= Dos Blockos =

Former squat in Manhattan, New York City

Dos Blockos was a squat situated at 713 East 9th Street in Alphabet City, Manhattan, New York City. In active use as a squat from 1992 onwards, the six-story building housed up to 60 people at its peak, including Brad Will. The building funded repairs by being a set for movies. The squatters were evicted in 1999 and the building was converted into a commercial apartment building.

==History==
In 1992 when the building at 713 East 9th Street in Alphabet City, Manhattan was first occupied by the squatters, it had been vacant for twelve years and was stripped of wires and pipes. The squatters renovated the derelict building themselves, installing their own plumbing, electrical wiring, and roof. The venture was funded in part by making the space available at intervals for concerts and short-term commercial ventures. For example, it was used as a venue for a photoshoot for the 1996 film Trainspotting. A former resident cites the production's $500 a day rental payment as underwriting the cost of putting plumbing in the building.

The six-story building housed up to 60 people at its peak. Among the building's former residents was the late documentary filmmaker and Indymedia New York City journalist Brad Will. Will spoke about the struggles of the Lower East Side squatters in "ABC Survives, Fifth Street Buried Alive," a 1997 program produced by Paper Tiger Television:

We were making a home out of a crumbling building [Fifth Street Squat]. The interior of the building needed help, and we brought that building back to life. It was standing strong. And the only reason it was standing was because people were living in it. If we had let it go the way the city wanted it to go—they tore out the stairwell, they punched holes in the roof. The water—the rain was rotting that building from the inside out. We replaced the joists. We rebuilt the floors. We sheetrocked the walls and made the building alive. What did they do? They killed it. That building is over a hundred years old. It was standing strong.

==Legal struggle==
The property on East 9th Street, which had long been in foreclosure, was purchased in 1997 by private developer East Nine L.L.C., for $285,000. The developers quickly began eviction proceedings against the Dos Blockos squatters, who had by then occupied the building for five years. After several years of legal struggles, the Dos Blockos squatters were alerted in early March 1999 by East Nine L.L.C. that they would have to vacate the building by April 1 of that year. Colleen McGuire, the lawyer who represented members of Dos Blockos from 1994 to 1998, fought the action and told the New York Times, "They [Dos Blockos] made viable housing for homeless people and they should be rewarded."

==Eviction==
The eviction of Dos Blockos took place on April 27, 1999, the squatters' nonviolent resistance opposing more than one hundred New York City police officers in riot gear as a police helicopter circled overhead. Thirteen of the building's twenty two residents were arrested and charged with obstruction of government administration.
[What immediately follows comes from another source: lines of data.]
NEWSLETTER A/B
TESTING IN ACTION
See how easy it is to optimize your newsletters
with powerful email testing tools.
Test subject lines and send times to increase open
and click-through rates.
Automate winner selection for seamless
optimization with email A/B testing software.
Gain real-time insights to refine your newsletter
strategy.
City councilwoman Margarita Lopez criticized the city for the eviction, noting the hard work of the squatters to restore the building, and the excessive legal costs and police force employed by the city for a private interest, at the taxpayer's expense. She commented "the only reason people took over this building is because it was abandoned 20 years ago [...] Now the neighborhood is a place to make millions of dollars, so landlords come." "Where was the landlord 20 years ago?" Lopez asked in the New York Daily News "Now... they're suddenly interested. The fact that the city is doing the dirty work of a private landlord is an outrage. Who's paying for all these cops?"

==Renovation==
The property on East 9th Street was reopened as commercial apartment building in early 2000 after extensive renovations carried out by East Nine L.L.C.. A 1000 sqft space in the renovated building was leased for $3,000 a month. The "Housing Is a Human Right" mural that had once covered the building's facade was removed.